I hadn’t thought much more about it until I saw the lesser celandine on the equivalent of a “Wanted” poster. It was on a list of plants notorious for aggressively grabbing territory and crowding native wildflowers out of their ancestral homes. Since I’m trying to raise my consciousness (along with yours) about the threat of invasive exotic plants, I had another look at the plant in question this spring.

The tiny transplant had by now grown into a dense, unbroken mass measuring perhaps 18 inches by 24. When I looked closer, I was alarmed to see that single celandines had left the mother colony and were claiming spots here and there throughout the bed.

Like most troublesome plants, the lesser celandine has competitive advantages over native species. For one thing, it emerges sooner than many of our own spring ephemerals, including marsh marigold, trout lilies, Virginia bluebell and hepatica. For another, it spreads not only via underground tubers, but by bulblets that form along the stems as the flowers begin to fade.

These can be carried everywhere by digging animals, by inattentive weeders and by flood. The lesser celandine is especially fond of damp woodlands and streamsides, earning itself the name “Marsh Menace.” In wet ground, the celandine’s spread is inexorable and smothering — no native wildflowers can penetrate its thick green blanket.

I looked around, weighing the consequences. On the banks of my stream, I could see colonies of native trout lilies beginning to flower; in the wetland hollows, skunk cabbage was unfurling its lettuce-green leaves. A little shiver ran up my spine as I thought of how much harm I might have done had I tucked my gift plant in the woodlands rather than upland, next to the house in drier soil.

Good stewardship sometimes requires hard choices, which is a point often hard to make to those heavily invested in a single species (the deer and feral cat people, for instance). It also cuts no ice to say that invasive plants are “pretty” when they are reshaping our landscapes and eliminating the species that evolved here.

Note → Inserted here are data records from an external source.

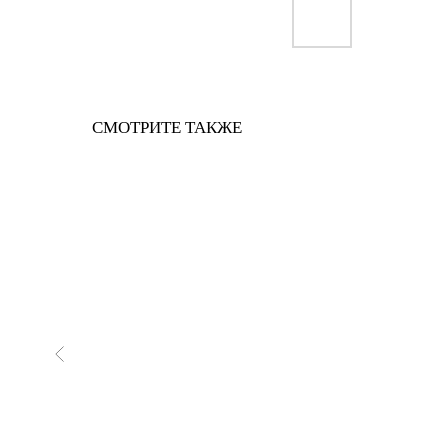
СМОТРИТЕ ТАКЖЕ
новинка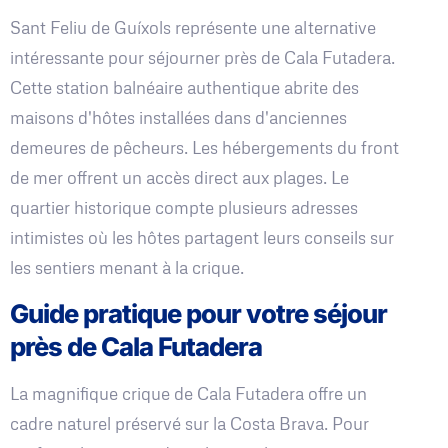
Sant Feliu de Guíxols représente une alternative
intéressante pour séjourner près de Cala Futadera.
Cette station balnéaire authentique abrite des
maisons d'hôtes installées dans d'anciennes
demeures de pêcheurs. Les hébergements du front
de mer offrent un accès direct aux plages. Le
quartier historique compte plusieurs adresses
intimistes où les hôtes partagent leurs conseils sur
les sentiers menant à la crique.
Guide pratique pour votre séjour
près de Cala Futadera
La magnifique crique de Cala Futadera offre un
cadre naturel préservé sur la Costa Brava. Pour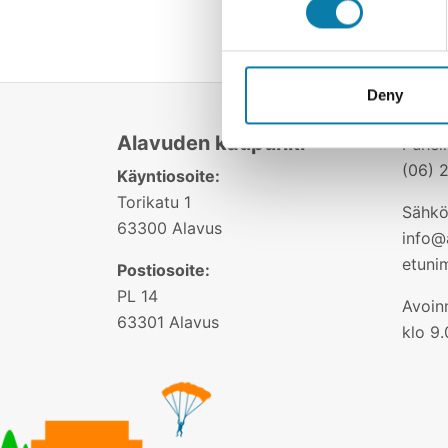
Deny
Alavuden kaupunki
Puhel
(06) 
Käyntiosoite:
Torikatu 1
Sähkö
63300 Alavus
info@a
etuni
Postiosoite:
PL 14
Avoinn
63301 Alavus
klo 9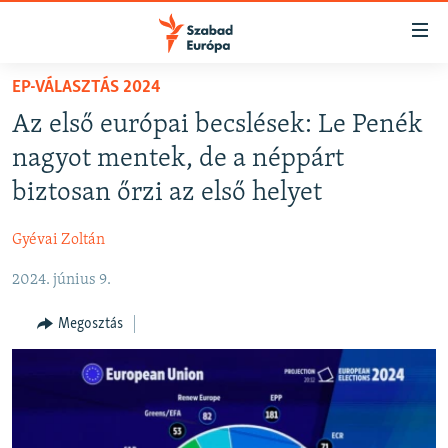
Akadálymentes
mód
Ugrás
EP-VÁLASZTÁS 2024
a
NAPIRENDEN
Az első európai becslések: Le Penék
fő
AKTUÁLIS
oldalra
nagyot mentek, de a néppárt
PODCASTOK
Ugrás
biztosan őrzi az első helyet
a
VIDEÓK
tartalomjegyzékre
Gyévai Zoltán
ELEMZŐ
Ugrás
a
2024. június 9.
NER15
keresésre
SZABADON
Megosztás
TÁRSADALOM
DEMOKRÁCIA
A PÉNZ NYOMÁBAN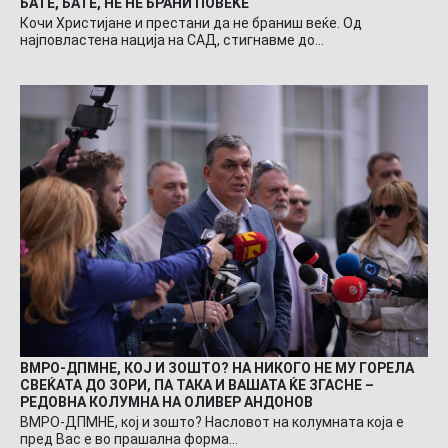
БАТЕ, БАТЕ, НЕ НЕ БРАНИ ПОВЕЌЕ
Кочи Христијане и престани да не браниш веќе. Од
најповластена нација на САД, стигнавме до…
ВМРО-ДПМНЕ, КОЈ И ЗОШТО? НА НИКОГО НЕ МУ ГОРЕЛА
СВЕЌАТА ДО ЗОРИ, ПА ТАКА И ВАШАТА ЌЕ ЗГАСНЕ –
РЕДОВНА КОЛУМНА НА ОЛИВЕР АНДОНОВ
ВМРО-ДПМНЕ, кој и зошто? Насловот на колумната која е
пред Вас е во прашална форма…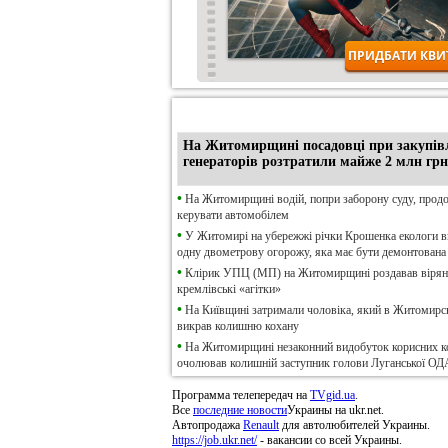
•
Ексклюзив
На Житомирщині посадовці при закупів
генераторів розтратили майже 2 млн грн
•
На Житомирщині водій, попри заборону суду, прод
керувати автомобілем
•
У Житомирі на убережжі річки Крошенка екологи 
одну двометрову огорожу, яка має бути демонтована
•
Клірик УПЦ (МП) на Житомирщині роздавав віря
кремлівські «агітки»
•
На Київщині затримали чоловіка, який в Житомирсь
викрав колишню кохану
•
На Житомирщині незаконний видобуток корисних к
очолював колишній заступник голови Луганської ОД
Программа телепередач на
TVgid.ua
.
Все
последние новости
Украины на ukr.net.
Автопродажа
Renault
для автолюбителей Украины.
https://job.ukr.net/
- вакансии со всей Украины.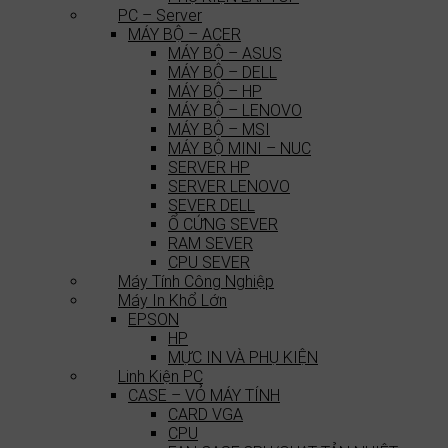
PC – Server
MÁY BỘ – ACER
MÁY BỘ – ASUS
MÁY BỘ – DELL
MÁY BỘ – HP
MÁY BỘ – LENOVO
MÁY BỘ – MSI
MÁY BỘ MINI – NUC
SERVER HP
SERVER LENOVO
SEVER DELL
Ổ CỨNG SEVER
RAM SEVER
CPU SEVER
Máy Tính Công Nghiệp
Máy In Khổ Lớn
EPSON
HP
MỰC IN VÀ PHỤ KIỆN
Linh Kiện PC
CASE – VỎ MÁY TÍNH
CARD VGA
CPU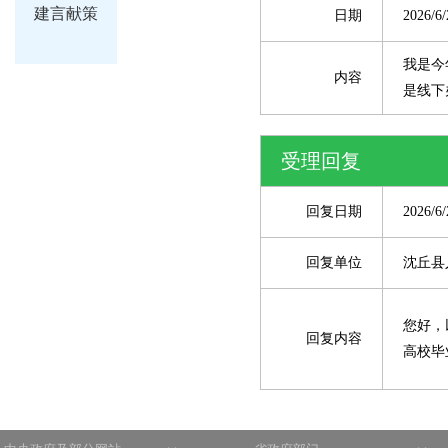
建言献策
日期
2026/6/
我是今
内容
是线下
受理回复
回复日期
2026/6/
回复单位
沈丘县
您好，
回复内容
高校毕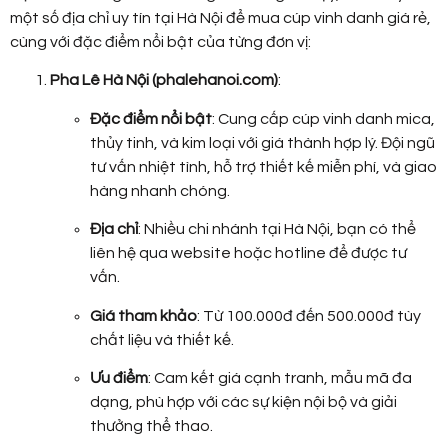
một số địa chỉ uy tín tại Hà Nội để mua cúp vinh danh giá rẻ,
cùng với đặc điểm nổi bật của từng đơn vị:
Pha Lê Hà Nội (phalehanoi.com)
:
Đặc điểm nổi bật
: Cung cấp cúp vinh danh mica,
thủy tinh, và kim loại với giá thành hợp lý. Đội ngũ
tư vấn nhiệt tình, hỗ trợ thiết kế miễn phí, và giao
hàng nhanh chóng.
Địa chỉ
: Nhiều chi nhánh tại Hà Nội, bạn có thể
liên hệ qua website hoặc hotline để được tư
vấn.
Giá tham khảo
: Từ 100.000đ đến 500.000đ tùy
chất liệu và thiết kế.
Ưu điểm
: Cam kết giá cạnh tranh, mẫu mã đa
dạng, phù hợp với các sự kiện nội bộ và giải
thưởng thể thao.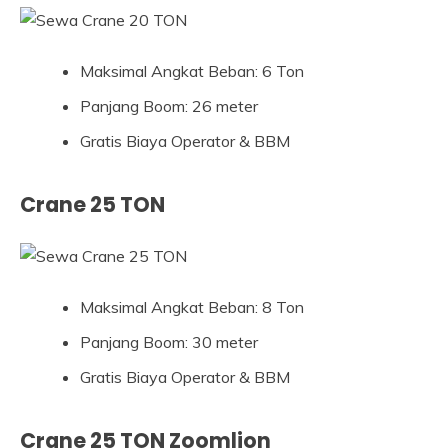
Maksimal Angkat Beban: 6 Ton
Panjang Boom: 26 meter
Gratis Biaya Operator & BBM
Crane 25 TON
Maksimal Angkat Beban: 8 Ton
Panjang Boom: 30 meter
Gratis Biaya Operator & BBM
Crane 25 TON Zoomlion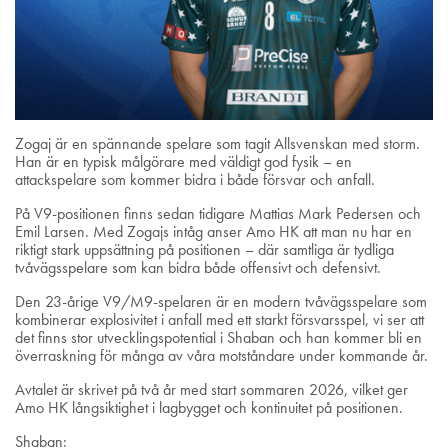
Zogaj är en spännande spelare som tagit Allsvenskan med storm.
Han är en typisk målgörare med väldigt god fysik – en
attackspelare som kommer bidra i både försvar och anfall.
På V9-positionen finns sedan tidigare Mattias Mark Pedersen och
Emil Larsen. Med Zogajs intåg anser Amo HK att man nu har en
riktigt stark uppsättning på positionen – där samtliga är tydliga
tvåvägsspelare som kan bidra både offensivt och defensivt.
Den 23-årige V9/M9-spelaren är en modern tvåvägsspelare som
kombinerar explosivitet i anfall med ett starkt försvarsspel, vi ser att
det finns stor utvecklingspotential i Shaban och han kommer bli en
överraskning för många av våra motståndare under kommande år.
Avtalet är skrivet på två år med start sommaren 2026, vilket ger
Amo HK långsiktighet i lagbygget och kontinuitet på positionen.
Shaban: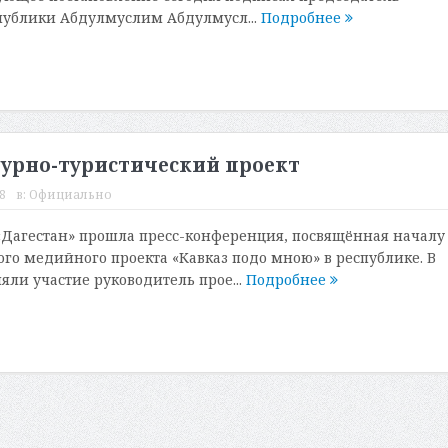
публики Абдулмуслим Абдулмусл...
Подробнее
турно-туристический проект
8
в:
Официально
Дагестан» прошла пресс-конференция, посвящённая началу
го медийного проекта «Кавказ подо мною» в республике. В
ли участие руководитель прое...
Подробнее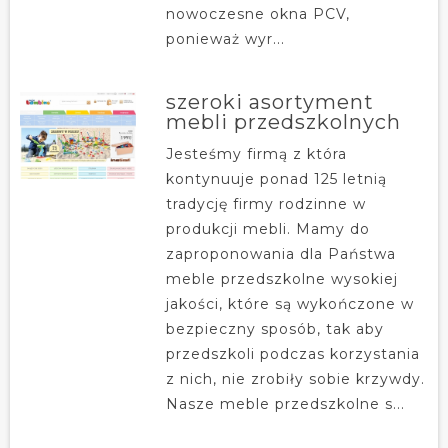
nowoczesne okna PCV,
ponieważ wyr...
szeroki asortyment
mebli przedszkolnych
Jesteśmy firmą z która
kontynuuje ponad 125 letnią
tradycję firmy rodzinne w
produkcji mebli. Mamy do
zaproponowania dla Państwa
meble przedszkolne wysokiej
jakości, które są wykończone w
bezpieczny sposób, tak aby
przedszkoli podczas korzystania
z nich, nie zrobiły sobie krzywdy.
Nasze meble przedszkolne s...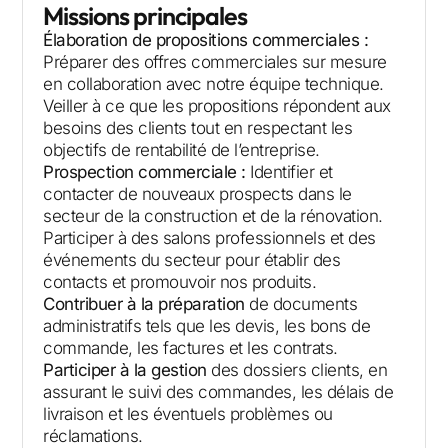
Missions principales
Élaboration de propositions commerciales :
Préparer des offres commerciales sur mesure
en collaboration avec notre équipe technique.
Veiller à ce que les propositions répondent aux
besoins des clients tout en respectant les
objectifs de rentabilité de l’entreprise.
Prospection commerciale :
Identifier et
contacter de nouveaux prospects dans le
secteur de la construction et de la rénovation.
Participer à des salons professionnels et des
événements du secteur pour établir des
contacts et promouvoir nos produits.
Contribuer à la préparation
de documents
administratifs tels que les devis, les bons de
commande, les factures et les contrats.
Participer à la gestion
des dossiers clients, en
assurant le suivi des commandes, les délais de
livraison et les éventuels problèmes ou
réclamations.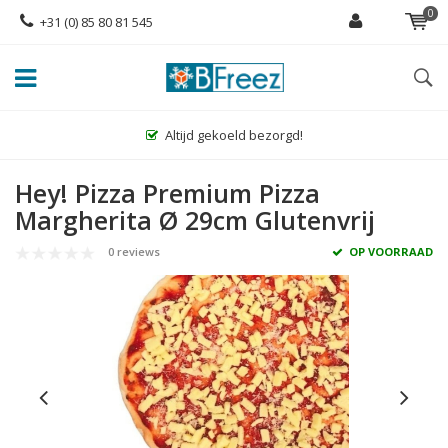
0
+31 (0) 85 80 81 545
Altijd gekoeld bezorgd!
Hey! Pizza Premium Pizza
Margherita Ø 29cm Glutenvrij
0 reviews
OP VOORRAAD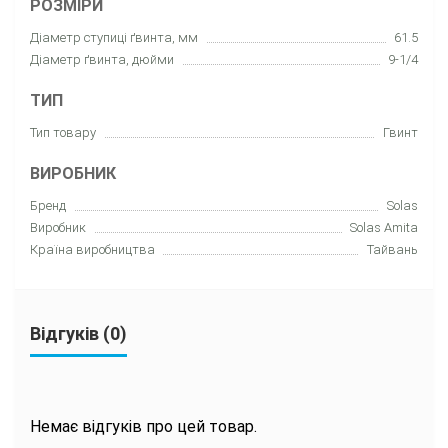
РОЗМІРИ
Діаметр ступиці ґвинта, мм
61.5
Діаметр ґвинта, дюйми
9-1/4
ТИП
Тип товару
Гвинт
ВИРОБНИК
Бренд
Solas
Виробник
Solas Amita
Країна виробництва
Тайвань
Відгуків (0)
Немає відгуків про цей товар.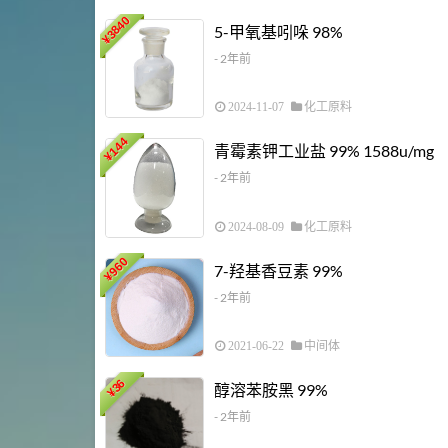
3840
5-甲氧基吲哚 98%
¥
- 2年前
2024-11-07
化工原料
144
青霉素钾工业盐 99% 1588u/mg
¥
- 2年前
2024-08-09
化工原料
960
7-羟基香豆素 99%
¥
- 2年前
2021-06-22
中间体
36
醇溶苯胺黑 99%
¥
- 2年前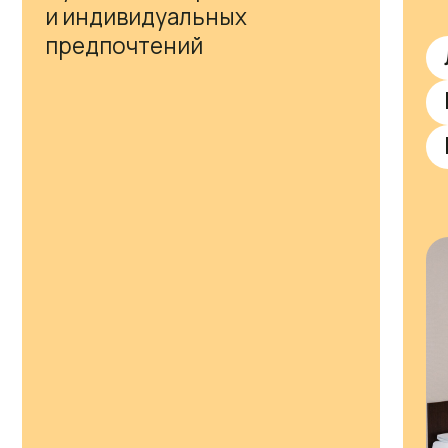
Разнообразное меню
Просторная столовая
Летние про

In the end, it is the complex, living habitat that has my strongest loyalty, the ideal of nature-in-balance. No one thing can mean as much as the healthy whole, and my cute but aggressive spreader would surely at some point escape into the wild. With a sigh, I picked up my shovel and started digging. I wished the lesser celandine a long and happy life in its native land as I bagged it for disposal in mine.